On that note, while this specific cooler implementation leaves room for improvement the underlying technology has turned out rather well thanks to AMD’s PowerTune improvements. Now that AMD has fine grained control over GPU clockspeeds and voltages and the necessary hardware to monitor and control the full spectrum of power/temp/noise, it opens up the door to more meaningful ways of adjusting the card and monitoring its status. Admittedly a lot of this is a retread of ground NVIDIA already covered with GPU Boost 2, but AMD’s idea for fan throttling is in particular a more intuitive method of controlling GPU noise than trying to operate by proxy via temperature and/or power.
Meanwhile 290X Crossfire performance also ended up being a much welcomed surprise thanks in large part to AMD’s XDMA engine. The idea of exclusively using the PCI-Express bus for inter-GPU communication on a high-end video card was worrying at first given the inherent latency that comes PCIe, but to the credit of AMD’s engineers they have shown that it can work and that it works well. AMD is finally in a position where their multi-GPU frame pacing is up to snuff in all scenarios, and while there’s still some room for improvement in further reducing overall variance we’re to the point where everything up to and including 4K is working well. AMD still faces a reckoning next month when they attempt to resolve their frame pacing issues on their existing products, but at the very least going forward AMD has the hardware and the tools they need to keep the issue under control. Plus this gets rid of Crossfire bridges, which is a small but welcome improvement.
Wrapping things up, it’s looking like neither NVIDIA nor AMD are going to let today’s launch set a new status quo. NVIDIA for their part has already announced a GTX 780 Ti for next month, and while we can only speculate on performance we certainly don’t expect NVIDIA to let the 290X go unchallenged. The bigger question is whether they’re willing to compete with AMD on price.
GTX Titan and its prosumer status aside, even with NVIDIA’s upcoming game bundle it’s very hard right now to justify GTX 780 over the cheaper 290X, except on acoustic grounds. For some buyers that will be enough, but for 9% more performance and $100 less there are certainly buyers who are going to shift their gaze over to the 290X. For those buyers NVIDIA can’t afford to be both slower and more expensive than 290X. Unless NVIDIA does something totally off the wall like discontinuing GTX 780 entirely, then they have to bring prices down in response to the launch of 290X. 290X is simply too disruptive to GTX 780, and even GTX 770 is going to feel the pinch between that and 280X. Bundles will help, but what NVIDIA really needs to compete with the Radeon 200 series is a simple price cut.

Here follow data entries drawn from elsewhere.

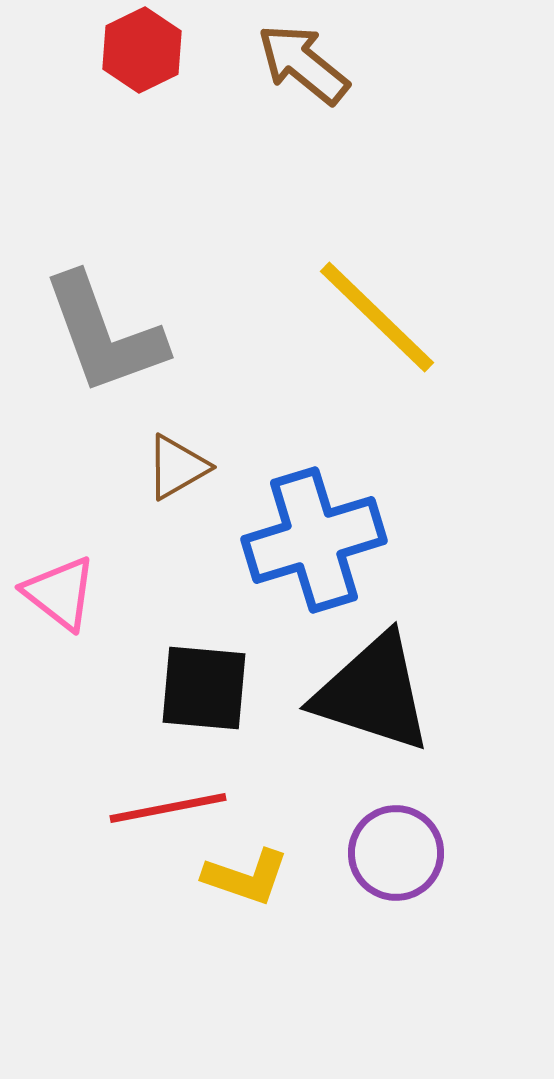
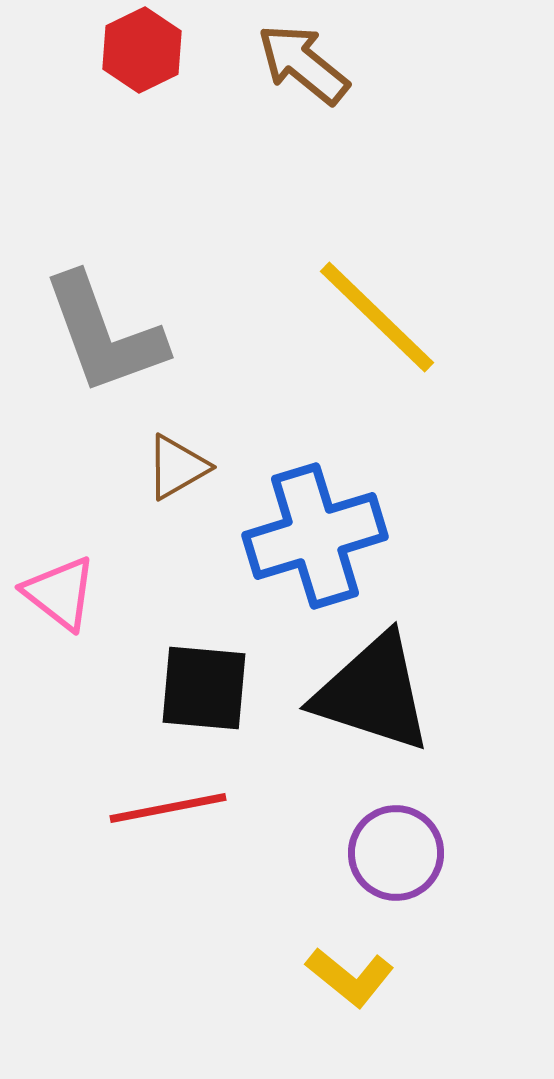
blue cross: moved 1 px right, 4 px up
yellow L-shape: moved 104 px right, 100 px down; rotated 20 degrees clockwise
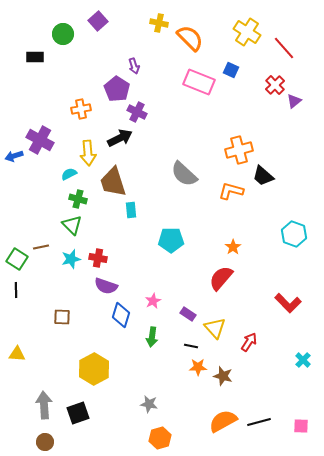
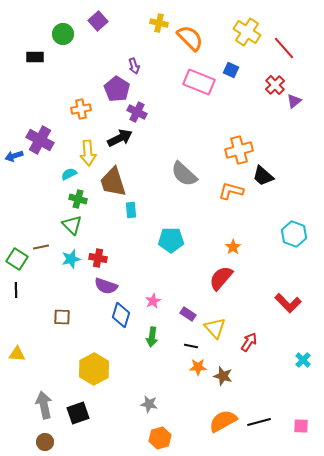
gray arrow at (44, 405): rotated 8 degrees counterclockwise
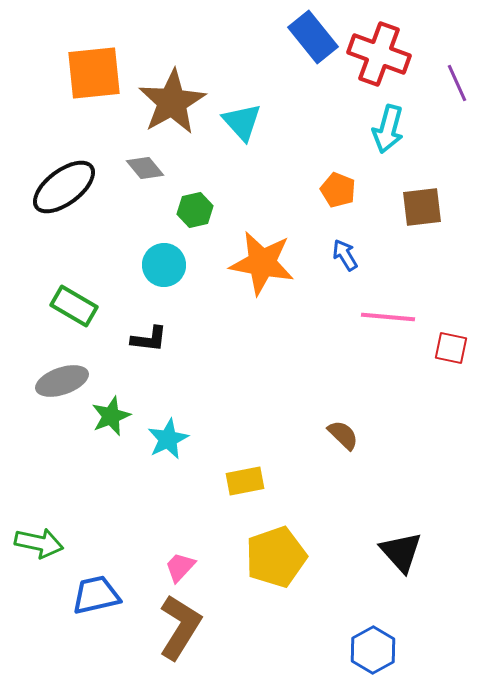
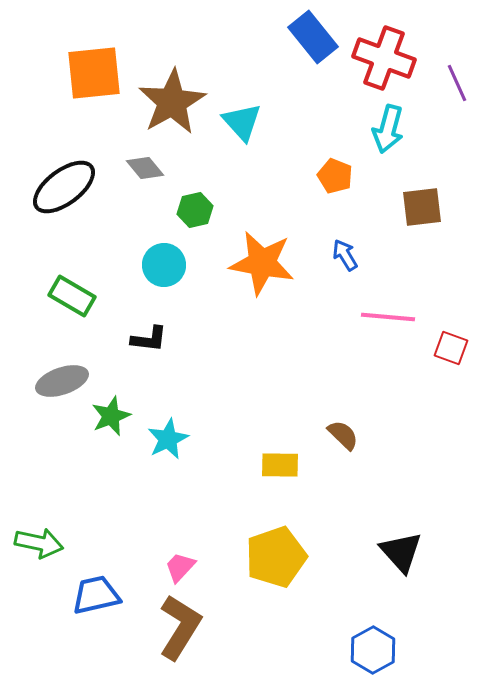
red cross: moved 5 px right, 4 px down
orange pentagon: moved 3 px left, 14 px up
green rectangle: moved 2 px left, 10 px up
red square: rotated 8 degrees clockwise
yellow rectangle: moved 35 px right, 16 px up; rotated 12 degrees clockwise
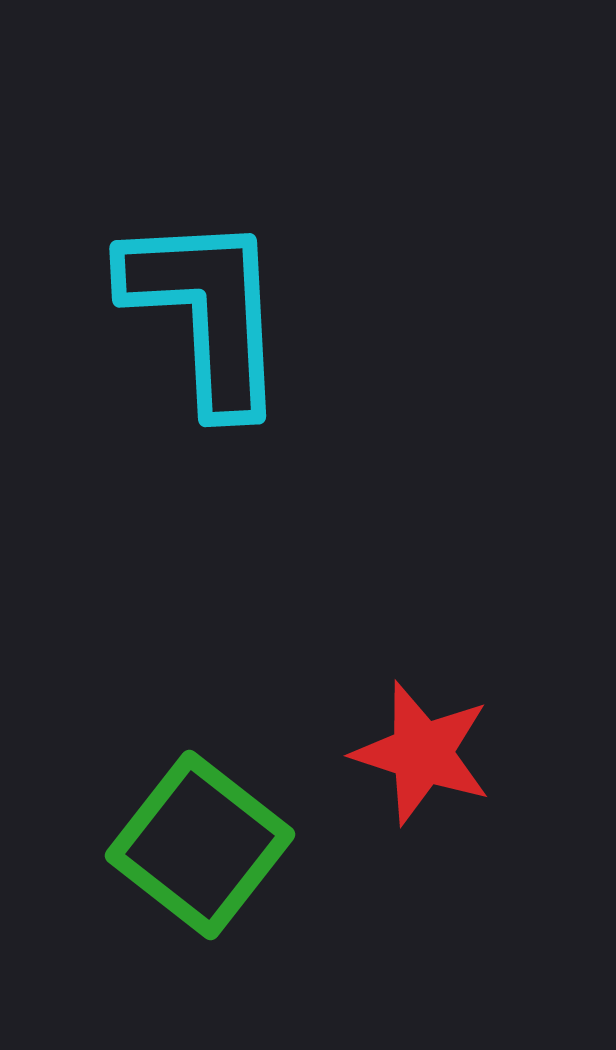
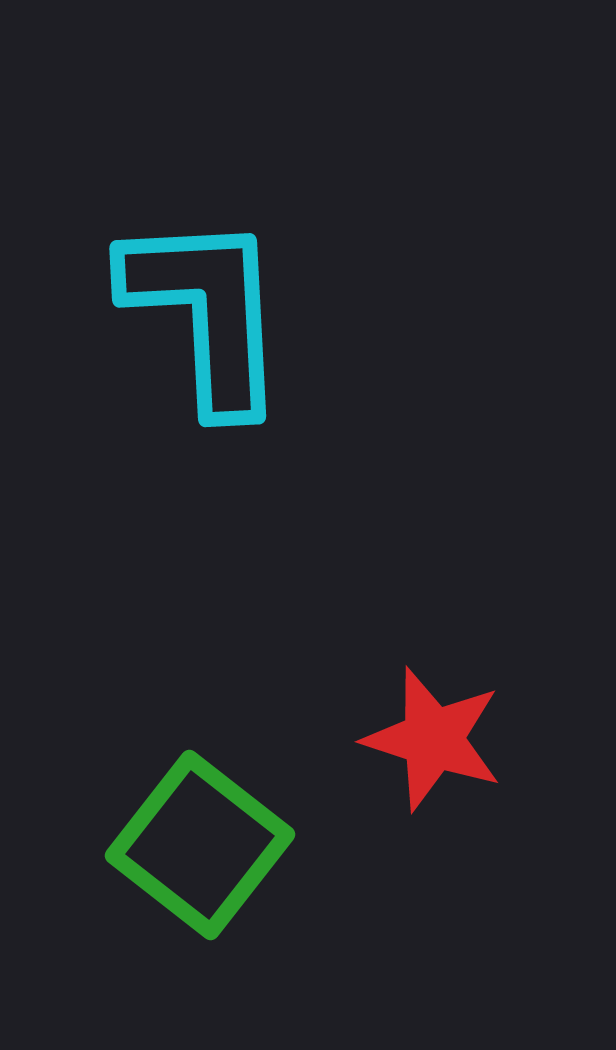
red star: moved 11 px right, 14 px up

Meanwhile AMD for their part would appear to have one more piece to play. Today we’ve seen the Big Kahuna, but retailers are already listing the R9 290, which based on AMD’s new naming scheme would be AMD’s lower tier Hawaii card. How that will pan out remains to be seen, but as a product clearly intended to fill in the $250 gap between 290X and 280X while also making Hawaii a bit more affordable, we certainly have high expectations for its performance. And if nothing else we’d certainly expect it to further ratchet up the pressure on NVIDIA.